# Seiko Advise If Possible



## Guest (Aug 6, 2011)

Morning Chaps, as i am new to this watch lark please be gentle and excuse my ignorance. I have a Seiko "Kinetic" notice the quotations on the Kinetic. The facia says its a Kinetic but the back states its quartz. (now i'm confused)anyway....the watch details are 2219-02 on the back and inside it says PC33a (looked this up and its a TMI time module japan made. OK that's the details can anyone offer any more advise on this watch i deffo think it's a fake. Please if you have any comments and i mean comments not sarcastic remarks...LOL please add info to this topic.The problem i have as well is the watch itself is well made good strong rubber strap with steel surrounds thick on the dial it says Mov't japan 5m42-0h08 T2?????????


----------



## Guest (Aug 6, 2011)

sorry about the duplicate topic


----------



## Billtr96sn (Jun 15, 2011)

Not a fake. The 5M42 movement is one of theirs.

Here's how it works. As you move the watch the rotor moves driving a small gear which spins incredibly fast and charges up a small capacitor which then goes to power the quartz movement.

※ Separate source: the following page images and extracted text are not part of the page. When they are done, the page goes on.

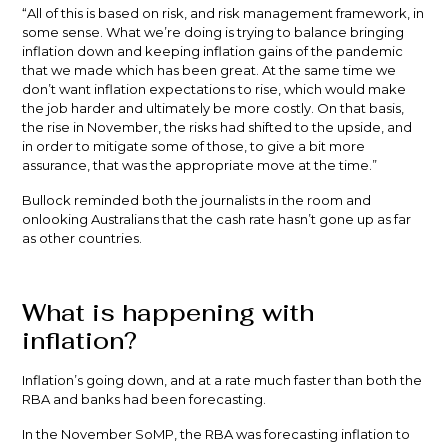
“All of this is based on risk, and risk management framework, in
some sense. What we’re doing is trying to balance bringing
inflation down and keeping inflation gains of the pandemic
that we made which has been great. At the same time we
don’t want inflation expectations to rise, which would make
the job harder and ultimately be more costly. On that basis,
the rise in November, the risks had shifted to the upside, and
in order to mitigate some of those, to give a bit more
assurance, that was the appropriate move at the time.”
Bullock reminded both the journalists in the room and
onlooking Australians that the cash rate hasn’t gone up as far
as other countries.
What is happening with
inflation?
Inflation’s going down, and at a rate much faster than both the
RBA and banks had been forecasting.
In the November SoMP, the RBA was forecasting inflation to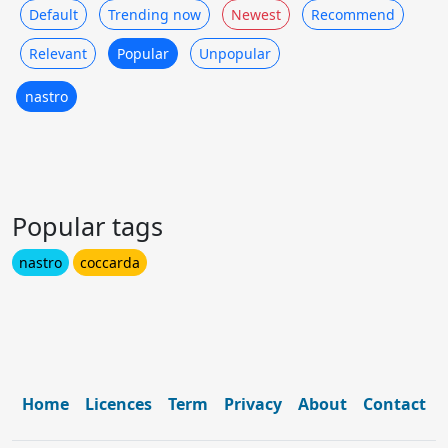
Default
Trending now
Newest
Recommend
Relevant
Popular
Unpopular
nastro
Popular tags
nastro
coccarda
Home
Licences
Term
Privacy
About
Contact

Now, the earlier movements had a capacitor (also called a accumulator) thatdidnt last very oong, but there is a fix with a updated version. I have just done one myself, if you want I can give you a link to the firm I got the bits from (only cost me about Â£10) and is a fairly easy job.


----------



## Guest (Aug 6, 2011)

Hi thanks for the reply. I am still confused and why i believe it may be a fake "again i'm shrugging my shoulders" there is a battery fitted would this still be the case that it may be genuine?


----------



## Guest (Aug 6, 2011)

if you take a look at this image 







its the same as this but my one is sort of luminous yellow and also has date and day the month is in french i think just trying to figure out how to change the month to see if it is in english as well.


----------



## Big Bad Boris (Dec 3, 2010)

The 5M42 movement should be date only (no day), but the 5M43 has both day and date. So if your 5M42 has both day and date something is amiss.

Here's some info re the capacitor upgrade, the capacitor does look like a battery.

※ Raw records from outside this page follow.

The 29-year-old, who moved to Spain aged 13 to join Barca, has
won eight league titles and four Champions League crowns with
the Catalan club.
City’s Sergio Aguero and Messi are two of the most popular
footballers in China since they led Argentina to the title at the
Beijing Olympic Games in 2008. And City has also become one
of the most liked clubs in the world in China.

http://www.searat.me.uk/kinetic.html


----------



## Guest (Aug 6, 2011)

many thanks i thought this may be a fake after all...;lol


----------



## Guest (Aug 6, 2011)

nope looking at that website this is deffo a battery not a capacitor cheap fake then oh hum


----------



## Billtr96sn (Jun 15, 2011)

The capacitor looks exactly like a battery, I have fitted a couple to my Pulsars recently. To be honest, I cannot see why there would be fakes of that particular movement and watch.

Can you take any pics of yours for us to look at, that way we can put it to bed one way or the other.


----------



## Billtr96sn (Jun 15, 2011)

Here is a pic of the uprated/updated replacement


----------



## Guest (Aug 6, 2011)

yeh i will sort it tonight when i get home from work...cheers


----------